◆ **Description of the task**: Copy, from the entries below, each line in which the string "Justere" appears.

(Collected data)
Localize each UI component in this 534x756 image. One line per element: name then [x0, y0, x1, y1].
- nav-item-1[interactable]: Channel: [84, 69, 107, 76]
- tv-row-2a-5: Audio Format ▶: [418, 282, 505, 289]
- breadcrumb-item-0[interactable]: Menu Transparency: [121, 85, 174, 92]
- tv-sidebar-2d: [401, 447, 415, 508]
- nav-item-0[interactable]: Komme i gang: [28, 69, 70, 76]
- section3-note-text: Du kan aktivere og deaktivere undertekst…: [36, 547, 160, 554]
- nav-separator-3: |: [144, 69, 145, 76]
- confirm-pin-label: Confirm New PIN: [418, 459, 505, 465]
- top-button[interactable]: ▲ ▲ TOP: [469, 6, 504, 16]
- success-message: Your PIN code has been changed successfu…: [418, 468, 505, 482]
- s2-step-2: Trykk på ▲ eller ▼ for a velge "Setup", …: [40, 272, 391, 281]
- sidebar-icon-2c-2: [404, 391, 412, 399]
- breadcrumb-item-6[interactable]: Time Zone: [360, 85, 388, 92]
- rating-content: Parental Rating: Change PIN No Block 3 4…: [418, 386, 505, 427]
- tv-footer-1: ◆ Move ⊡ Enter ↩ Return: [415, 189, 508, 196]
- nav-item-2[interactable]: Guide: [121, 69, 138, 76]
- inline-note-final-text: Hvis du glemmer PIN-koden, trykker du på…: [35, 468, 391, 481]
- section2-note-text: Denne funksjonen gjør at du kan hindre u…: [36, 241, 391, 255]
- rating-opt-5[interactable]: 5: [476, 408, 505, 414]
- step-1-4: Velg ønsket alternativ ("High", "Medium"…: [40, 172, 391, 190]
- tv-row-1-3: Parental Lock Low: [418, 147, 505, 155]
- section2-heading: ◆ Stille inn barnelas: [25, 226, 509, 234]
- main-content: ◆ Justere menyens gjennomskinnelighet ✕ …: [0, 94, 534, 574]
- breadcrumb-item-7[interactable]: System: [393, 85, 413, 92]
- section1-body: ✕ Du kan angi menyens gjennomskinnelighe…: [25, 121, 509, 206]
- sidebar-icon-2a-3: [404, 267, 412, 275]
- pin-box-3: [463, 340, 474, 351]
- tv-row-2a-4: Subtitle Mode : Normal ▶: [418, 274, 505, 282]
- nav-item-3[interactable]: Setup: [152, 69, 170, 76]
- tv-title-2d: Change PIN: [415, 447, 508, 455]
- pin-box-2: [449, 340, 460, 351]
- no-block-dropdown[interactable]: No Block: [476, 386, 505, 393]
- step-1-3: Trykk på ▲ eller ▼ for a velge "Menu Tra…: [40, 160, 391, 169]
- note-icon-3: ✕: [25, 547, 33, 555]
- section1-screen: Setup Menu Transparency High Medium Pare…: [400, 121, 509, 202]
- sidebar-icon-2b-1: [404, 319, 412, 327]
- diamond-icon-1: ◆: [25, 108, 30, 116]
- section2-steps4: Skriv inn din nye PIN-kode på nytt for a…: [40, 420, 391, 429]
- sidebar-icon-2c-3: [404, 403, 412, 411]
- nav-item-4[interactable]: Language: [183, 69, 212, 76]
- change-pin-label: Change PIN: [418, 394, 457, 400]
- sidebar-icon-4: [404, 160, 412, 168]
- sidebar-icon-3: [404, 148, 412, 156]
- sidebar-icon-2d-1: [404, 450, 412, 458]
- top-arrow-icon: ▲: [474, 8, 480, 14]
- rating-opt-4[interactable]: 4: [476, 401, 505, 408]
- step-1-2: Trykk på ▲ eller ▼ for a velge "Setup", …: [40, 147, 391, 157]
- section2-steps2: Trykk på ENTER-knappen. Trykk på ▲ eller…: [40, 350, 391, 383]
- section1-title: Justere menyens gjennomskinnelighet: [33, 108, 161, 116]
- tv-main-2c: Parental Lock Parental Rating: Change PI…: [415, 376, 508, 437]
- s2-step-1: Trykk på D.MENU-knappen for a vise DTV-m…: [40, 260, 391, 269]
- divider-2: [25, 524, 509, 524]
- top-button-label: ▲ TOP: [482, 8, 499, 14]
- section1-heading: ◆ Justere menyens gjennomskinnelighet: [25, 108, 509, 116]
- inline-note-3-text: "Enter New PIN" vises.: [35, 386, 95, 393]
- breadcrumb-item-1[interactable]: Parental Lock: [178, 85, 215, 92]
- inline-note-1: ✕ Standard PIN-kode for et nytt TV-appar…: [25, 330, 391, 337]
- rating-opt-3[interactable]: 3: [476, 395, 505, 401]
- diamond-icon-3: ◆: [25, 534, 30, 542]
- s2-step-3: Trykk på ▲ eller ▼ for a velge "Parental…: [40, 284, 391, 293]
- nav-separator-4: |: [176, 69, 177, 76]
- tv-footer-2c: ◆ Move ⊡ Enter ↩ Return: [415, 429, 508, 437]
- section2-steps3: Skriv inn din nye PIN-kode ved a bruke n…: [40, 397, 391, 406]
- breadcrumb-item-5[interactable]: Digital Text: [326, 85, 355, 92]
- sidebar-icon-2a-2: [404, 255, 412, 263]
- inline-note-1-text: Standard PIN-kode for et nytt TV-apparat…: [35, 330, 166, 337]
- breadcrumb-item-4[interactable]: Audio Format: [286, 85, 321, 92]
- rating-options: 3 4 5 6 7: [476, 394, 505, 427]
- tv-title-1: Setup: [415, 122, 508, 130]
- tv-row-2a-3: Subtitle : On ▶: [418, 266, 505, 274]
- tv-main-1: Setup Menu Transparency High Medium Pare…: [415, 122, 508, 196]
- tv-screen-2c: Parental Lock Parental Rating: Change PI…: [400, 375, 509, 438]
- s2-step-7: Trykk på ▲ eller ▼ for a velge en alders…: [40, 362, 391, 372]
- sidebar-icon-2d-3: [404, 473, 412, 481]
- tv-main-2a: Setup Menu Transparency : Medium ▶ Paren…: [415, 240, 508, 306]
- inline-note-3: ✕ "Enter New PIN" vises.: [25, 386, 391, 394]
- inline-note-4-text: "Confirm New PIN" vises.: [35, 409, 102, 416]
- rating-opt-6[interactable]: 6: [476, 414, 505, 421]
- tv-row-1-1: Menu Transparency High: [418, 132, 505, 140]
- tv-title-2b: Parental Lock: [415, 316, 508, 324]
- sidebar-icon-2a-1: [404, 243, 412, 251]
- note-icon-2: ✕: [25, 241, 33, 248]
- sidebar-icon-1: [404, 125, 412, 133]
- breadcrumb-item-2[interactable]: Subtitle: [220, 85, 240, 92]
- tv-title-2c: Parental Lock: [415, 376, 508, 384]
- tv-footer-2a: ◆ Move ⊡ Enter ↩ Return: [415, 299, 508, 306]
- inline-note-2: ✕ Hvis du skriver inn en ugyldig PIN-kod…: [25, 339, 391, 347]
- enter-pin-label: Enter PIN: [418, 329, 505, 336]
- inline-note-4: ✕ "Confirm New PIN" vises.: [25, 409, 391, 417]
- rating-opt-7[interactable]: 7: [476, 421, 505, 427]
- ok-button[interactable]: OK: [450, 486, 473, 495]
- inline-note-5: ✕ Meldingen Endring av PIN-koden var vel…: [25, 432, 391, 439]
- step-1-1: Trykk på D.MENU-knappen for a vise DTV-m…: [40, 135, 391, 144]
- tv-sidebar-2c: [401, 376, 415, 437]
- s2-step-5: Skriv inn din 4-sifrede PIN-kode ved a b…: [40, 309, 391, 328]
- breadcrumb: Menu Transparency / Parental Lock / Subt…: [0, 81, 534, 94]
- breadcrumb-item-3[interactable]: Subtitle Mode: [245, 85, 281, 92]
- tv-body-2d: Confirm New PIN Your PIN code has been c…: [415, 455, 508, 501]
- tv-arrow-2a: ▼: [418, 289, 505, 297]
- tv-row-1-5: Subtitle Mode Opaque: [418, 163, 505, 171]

◆ **Written answer**:
- main-content: ◆ Justere menyens gjennomskinnelighet ✕ …: [0, 94, 534, 574]
- section1-title: Justere menyens gjennomskinnelighet: [33, 108, 161, 116]
- section1-heading: ◆ Justere menyens gjennomskinnelighet: [25, 108, 509, 116]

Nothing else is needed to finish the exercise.